Material provided: Begin

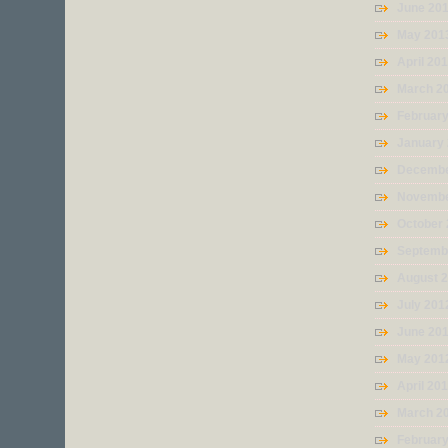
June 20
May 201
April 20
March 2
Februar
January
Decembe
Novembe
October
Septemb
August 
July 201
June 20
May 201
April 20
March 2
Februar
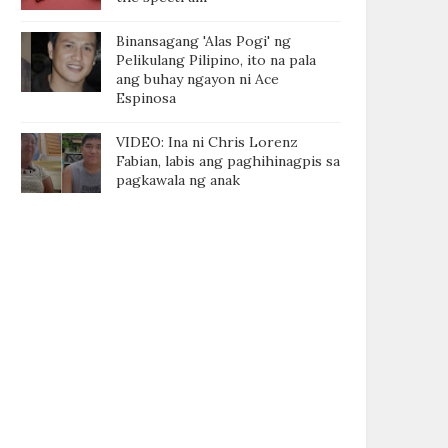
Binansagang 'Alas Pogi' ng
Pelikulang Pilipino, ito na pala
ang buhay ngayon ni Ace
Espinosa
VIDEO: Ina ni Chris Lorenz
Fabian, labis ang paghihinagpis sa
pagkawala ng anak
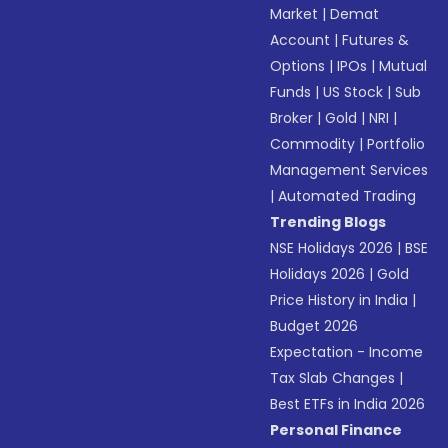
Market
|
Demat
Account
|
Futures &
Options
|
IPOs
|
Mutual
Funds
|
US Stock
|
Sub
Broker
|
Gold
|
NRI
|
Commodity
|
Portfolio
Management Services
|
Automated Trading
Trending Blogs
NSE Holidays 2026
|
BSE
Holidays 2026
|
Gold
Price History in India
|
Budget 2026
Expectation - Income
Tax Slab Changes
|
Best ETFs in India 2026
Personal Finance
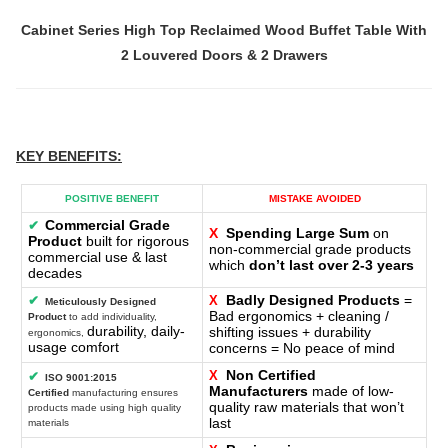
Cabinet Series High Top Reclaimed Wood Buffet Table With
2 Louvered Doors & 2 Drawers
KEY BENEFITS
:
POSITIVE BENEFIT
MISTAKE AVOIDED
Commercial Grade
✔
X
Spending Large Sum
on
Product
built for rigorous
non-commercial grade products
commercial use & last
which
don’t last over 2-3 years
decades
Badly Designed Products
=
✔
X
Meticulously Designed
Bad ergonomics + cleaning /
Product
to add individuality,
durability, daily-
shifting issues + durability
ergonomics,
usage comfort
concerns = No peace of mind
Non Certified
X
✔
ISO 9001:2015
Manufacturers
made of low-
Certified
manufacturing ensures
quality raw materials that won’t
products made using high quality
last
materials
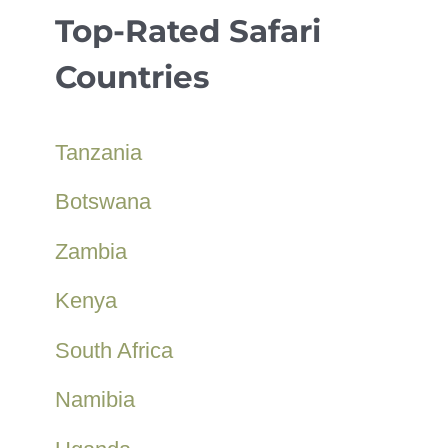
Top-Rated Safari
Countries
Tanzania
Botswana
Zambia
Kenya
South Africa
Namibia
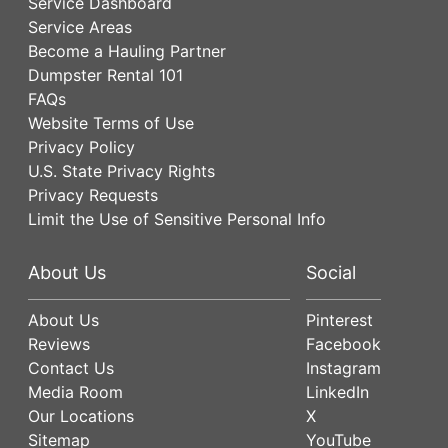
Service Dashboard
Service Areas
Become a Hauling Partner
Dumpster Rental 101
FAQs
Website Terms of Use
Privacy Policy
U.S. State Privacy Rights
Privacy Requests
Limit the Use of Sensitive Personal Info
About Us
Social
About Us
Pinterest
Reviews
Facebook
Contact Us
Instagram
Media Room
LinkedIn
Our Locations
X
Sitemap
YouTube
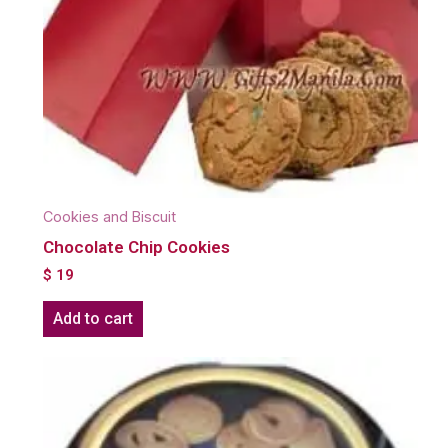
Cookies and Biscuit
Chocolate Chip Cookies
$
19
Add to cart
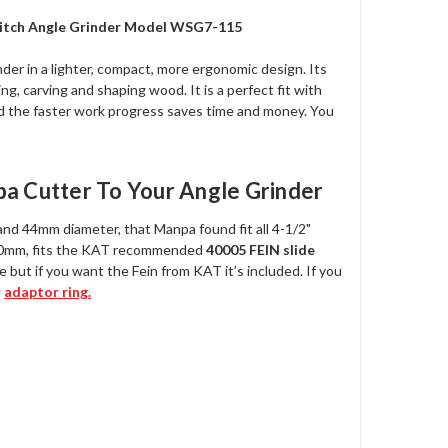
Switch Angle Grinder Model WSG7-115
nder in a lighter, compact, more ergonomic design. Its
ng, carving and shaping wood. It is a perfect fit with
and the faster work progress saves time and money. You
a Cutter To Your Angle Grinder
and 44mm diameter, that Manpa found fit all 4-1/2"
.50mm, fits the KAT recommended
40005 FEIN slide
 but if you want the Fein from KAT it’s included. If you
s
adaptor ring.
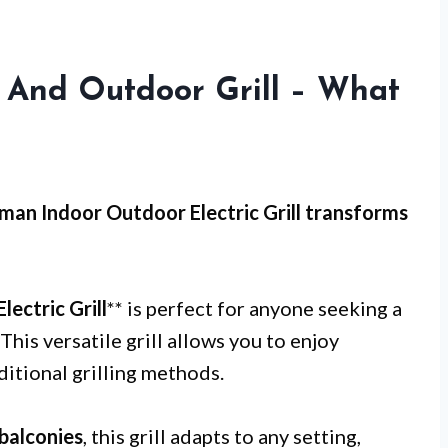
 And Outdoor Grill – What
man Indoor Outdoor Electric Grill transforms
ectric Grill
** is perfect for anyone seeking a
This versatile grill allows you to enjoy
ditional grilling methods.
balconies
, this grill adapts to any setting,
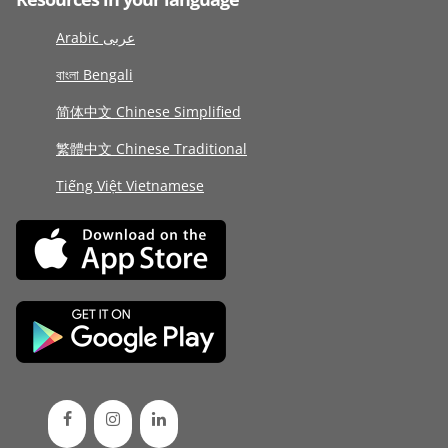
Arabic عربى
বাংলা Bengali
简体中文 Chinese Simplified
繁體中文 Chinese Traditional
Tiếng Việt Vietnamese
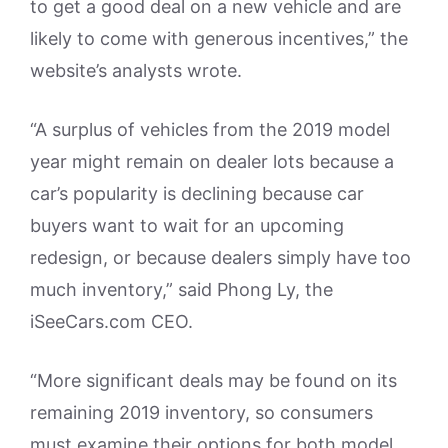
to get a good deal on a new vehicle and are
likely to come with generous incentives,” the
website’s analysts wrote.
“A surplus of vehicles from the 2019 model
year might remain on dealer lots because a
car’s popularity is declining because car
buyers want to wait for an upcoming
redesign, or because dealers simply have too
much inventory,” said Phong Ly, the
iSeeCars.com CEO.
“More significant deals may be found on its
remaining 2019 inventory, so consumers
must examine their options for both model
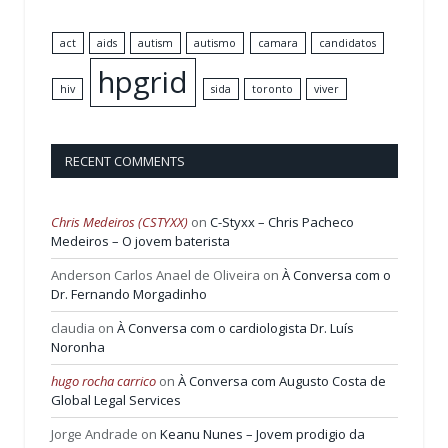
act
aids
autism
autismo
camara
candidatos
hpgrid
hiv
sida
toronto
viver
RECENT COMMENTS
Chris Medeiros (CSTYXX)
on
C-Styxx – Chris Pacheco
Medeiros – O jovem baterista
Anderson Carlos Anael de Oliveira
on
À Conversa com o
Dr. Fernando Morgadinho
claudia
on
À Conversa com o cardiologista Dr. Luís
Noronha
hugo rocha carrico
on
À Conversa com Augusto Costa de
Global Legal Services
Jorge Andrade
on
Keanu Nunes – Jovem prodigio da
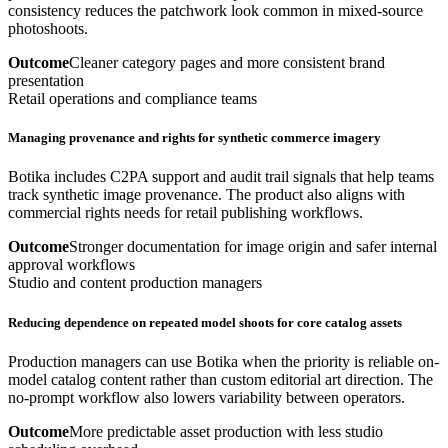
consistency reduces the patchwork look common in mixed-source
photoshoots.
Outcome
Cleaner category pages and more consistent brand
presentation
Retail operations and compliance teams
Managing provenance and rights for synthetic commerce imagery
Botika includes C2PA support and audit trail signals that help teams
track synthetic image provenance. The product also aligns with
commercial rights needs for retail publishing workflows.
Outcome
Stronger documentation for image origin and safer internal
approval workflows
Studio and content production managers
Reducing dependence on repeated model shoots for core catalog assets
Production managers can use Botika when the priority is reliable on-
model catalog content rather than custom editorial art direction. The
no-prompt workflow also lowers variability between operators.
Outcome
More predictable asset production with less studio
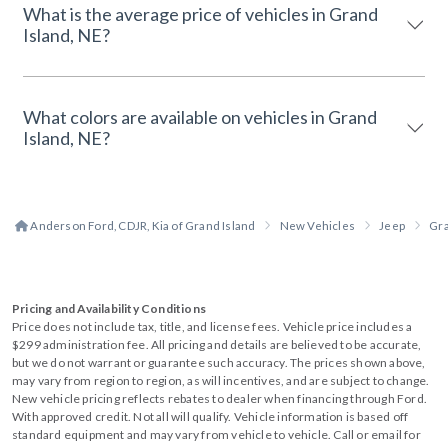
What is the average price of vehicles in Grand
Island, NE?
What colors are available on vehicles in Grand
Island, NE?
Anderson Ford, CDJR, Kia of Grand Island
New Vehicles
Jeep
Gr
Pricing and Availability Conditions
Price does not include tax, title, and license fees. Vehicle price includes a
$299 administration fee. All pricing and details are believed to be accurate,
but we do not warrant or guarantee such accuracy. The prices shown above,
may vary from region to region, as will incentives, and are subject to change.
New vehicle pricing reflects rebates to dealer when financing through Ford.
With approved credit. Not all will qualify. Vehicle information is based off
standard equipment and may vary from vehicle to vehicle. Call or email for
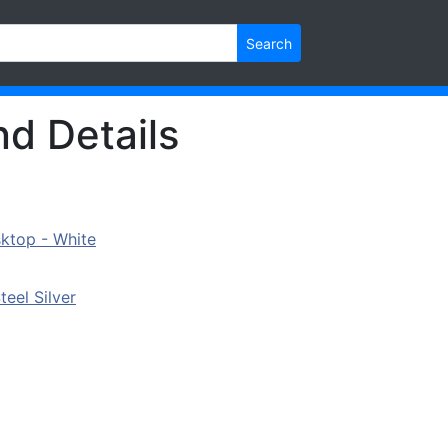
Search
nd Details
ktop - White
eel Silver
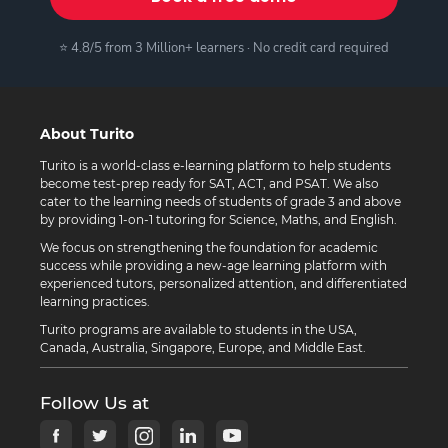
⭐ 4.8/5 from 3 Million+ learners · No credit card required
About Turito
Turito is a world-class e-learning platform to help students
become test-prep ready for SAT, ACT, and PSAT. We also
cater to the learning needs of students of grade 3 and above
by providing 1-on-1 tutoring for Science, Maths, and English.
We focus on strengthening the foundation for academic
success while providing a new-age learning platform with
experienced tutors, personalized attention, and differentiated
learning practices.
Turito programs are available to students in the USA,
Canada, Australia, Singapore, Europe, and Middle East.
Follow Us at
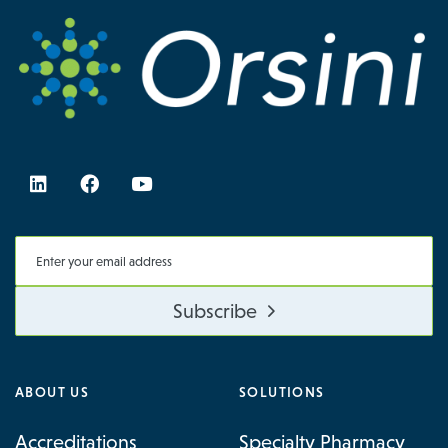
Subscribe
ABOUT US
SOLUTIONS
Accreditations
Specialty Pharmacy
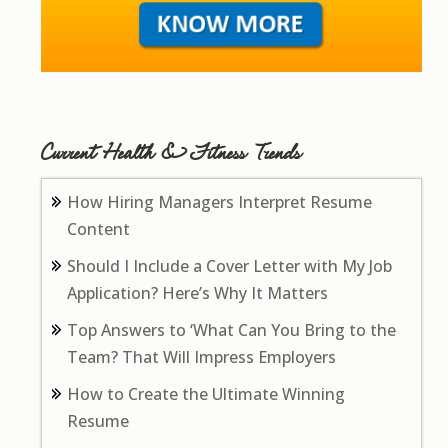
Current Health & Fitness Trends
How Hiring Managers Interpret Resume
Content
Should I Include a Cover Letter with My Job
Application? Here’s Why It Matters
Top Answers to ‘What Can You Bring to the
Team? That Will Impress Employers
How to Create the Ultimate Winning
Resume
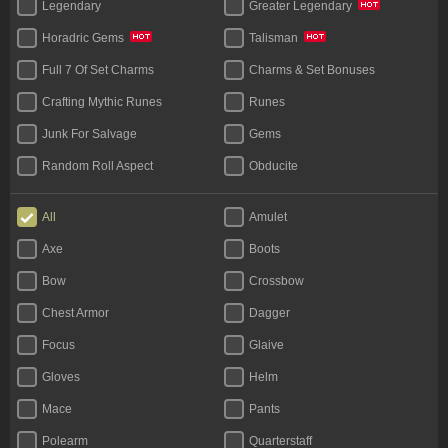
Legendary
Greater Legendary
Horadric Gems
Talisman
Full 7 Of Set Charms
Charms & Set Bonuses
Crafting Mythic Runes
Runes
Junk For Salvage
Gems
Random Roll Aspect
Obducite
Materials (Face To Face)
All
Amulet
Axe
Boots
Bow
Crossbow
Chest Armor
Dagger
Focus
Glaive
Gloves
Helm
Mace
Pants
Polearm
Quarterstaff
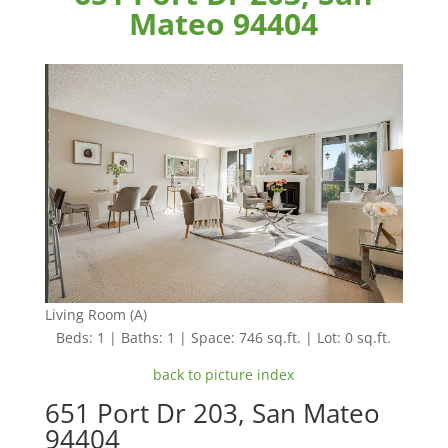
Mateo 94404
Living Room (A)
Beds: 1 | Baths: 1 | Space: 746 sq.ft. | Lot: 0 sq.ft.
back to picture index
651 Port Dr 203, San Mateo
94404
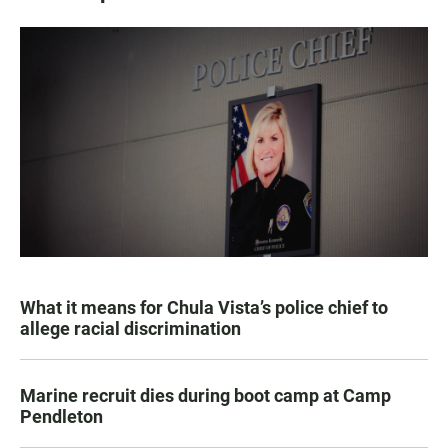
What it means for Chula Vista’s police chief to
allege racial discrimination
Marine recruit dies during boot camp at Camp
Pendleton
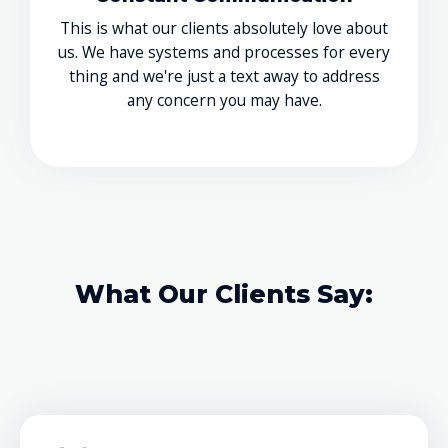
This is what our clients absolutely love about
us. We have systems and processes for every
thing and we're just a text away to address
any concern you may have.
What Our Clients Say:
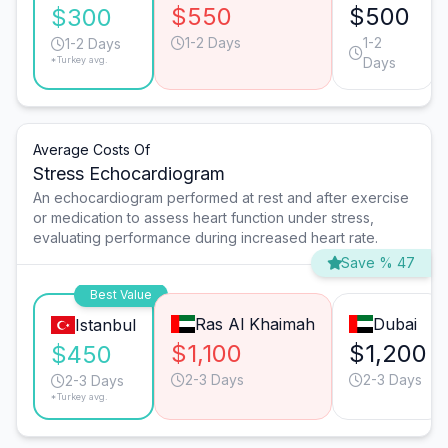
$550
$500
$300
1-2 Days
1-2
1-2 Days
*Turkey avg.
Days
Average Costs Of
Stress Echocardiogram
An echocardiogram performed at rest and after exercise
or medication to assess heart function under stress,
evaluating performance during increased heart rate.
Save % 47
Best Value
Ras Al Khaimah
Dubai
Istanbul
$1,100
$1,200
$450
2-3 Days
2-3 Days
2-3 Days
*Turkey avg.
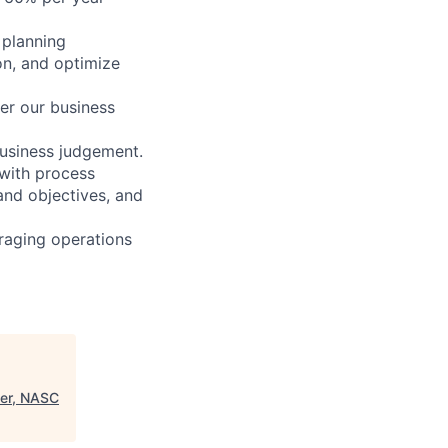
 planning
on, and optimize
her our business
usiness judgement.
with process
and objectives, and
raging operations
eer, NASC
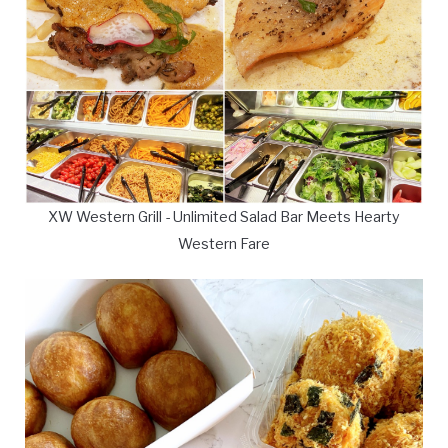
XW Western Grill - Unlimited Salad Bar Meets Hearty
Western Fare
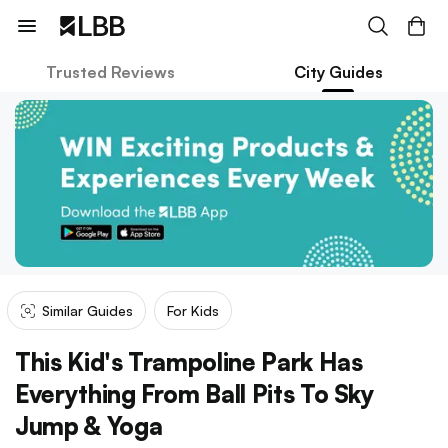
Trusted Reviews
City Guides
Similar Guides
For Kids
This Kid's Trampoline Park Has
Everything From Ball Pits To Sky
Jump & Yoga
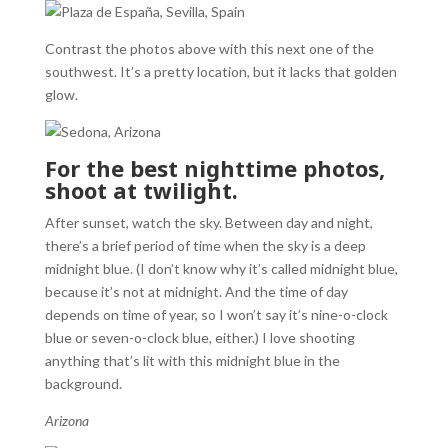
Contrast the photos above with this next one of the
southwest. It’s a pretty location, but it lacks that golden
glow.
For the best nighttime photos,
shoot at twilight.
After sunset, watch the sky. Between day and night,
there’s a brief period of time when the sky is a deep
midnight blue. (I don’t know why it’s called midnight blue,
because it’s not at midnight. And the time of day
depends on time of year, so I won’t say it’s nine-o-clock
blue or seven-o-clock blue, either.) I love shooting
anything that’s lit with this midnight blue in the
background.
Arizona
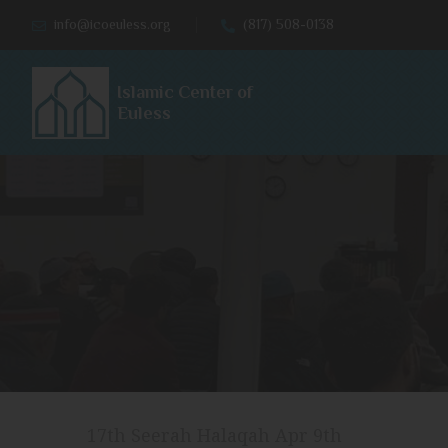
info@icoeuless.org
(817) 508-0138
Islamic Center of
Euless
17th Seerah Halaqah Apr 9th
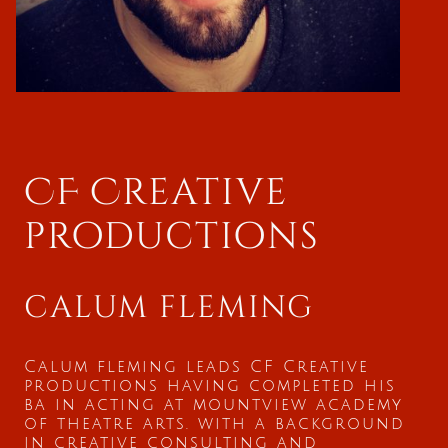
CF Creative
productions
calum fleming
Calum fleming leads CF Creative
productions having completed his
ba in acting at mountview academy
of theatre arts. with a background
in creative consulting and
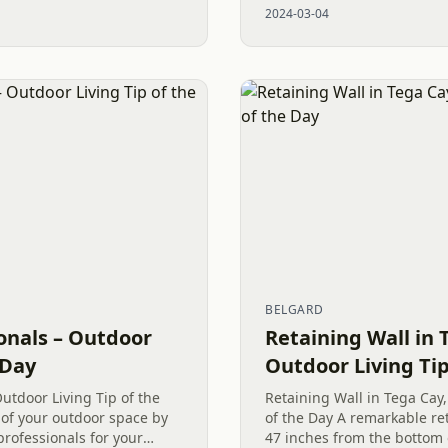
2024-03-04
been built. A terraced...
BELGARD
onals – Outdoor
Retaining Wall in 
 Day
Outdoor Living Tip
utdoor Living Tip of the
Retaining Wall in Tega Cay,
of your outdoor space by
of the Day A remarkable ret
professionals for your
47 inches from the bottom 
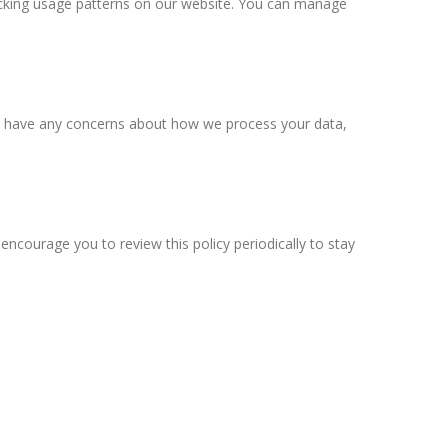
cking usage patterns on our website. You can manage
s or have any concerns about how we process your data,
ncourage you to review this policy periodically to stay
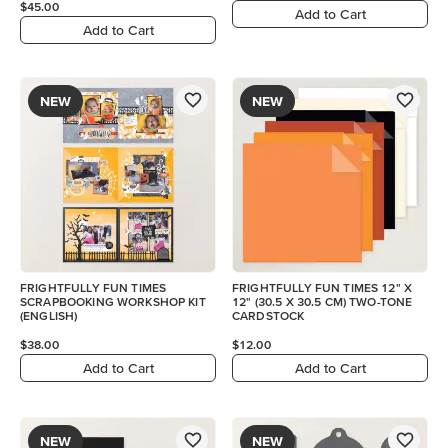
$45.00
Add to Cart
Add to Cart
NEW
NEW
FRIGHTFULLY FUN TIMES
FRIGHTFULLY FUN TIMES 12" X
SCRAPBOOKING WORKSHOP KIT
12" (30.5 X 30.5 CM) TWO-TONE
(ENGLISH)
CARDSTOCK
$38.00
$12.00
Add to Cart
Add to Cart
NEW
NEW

Material provided: End

# About this task:
Reproduce the data above exactly, but only from the line containing "ang buhay ngayon ni Ace" through the line containing "shifting issues + durability". Omit all pictures.

# Task response:
ang buhay ngayon ni Ace
Espinosa
VIDEO: Ina ni Chris Lorenz
Fabian, labis ang paghihinagpis sa
pagkawala ng anak
Market
|
Demat
Account
|
Futures &
Options
|
IPOs
|
Mutual
Funds
|
US Stock
|
Sub
Broker
|
Gold
|
NRI
|
Commodity
|
Portfolio
Management Services
|
Automated Trading
Trending Blogs
NSE Holidays 2026
|
BSE
Holidays 2026
|
Gold
Price History in India
|
Budget 2026
Expectation - Income
Tax Slab Changes
|
Best ETFs in India 2026
Personal Finance
Cabinet Series High Top Reclaimed Wood Buffet Table With
2 Louvered Doors & 2 Drawers
KEY BENEFITS
:
POSITIVE BENEFIT
MISTAKE AVOIDED
Commercial Grade
✔
X
Spending Large Sum
on
Product
built for rigorous
non-commercial grade products
commercial use & last
which
don’t last over 2-3 years
decades
Badly Designed Products
=
✔
X
Meticulously Designed
Bad ergonomics + cleaning /
Product
to add individuality,
durability, daily-
shifting issues + durability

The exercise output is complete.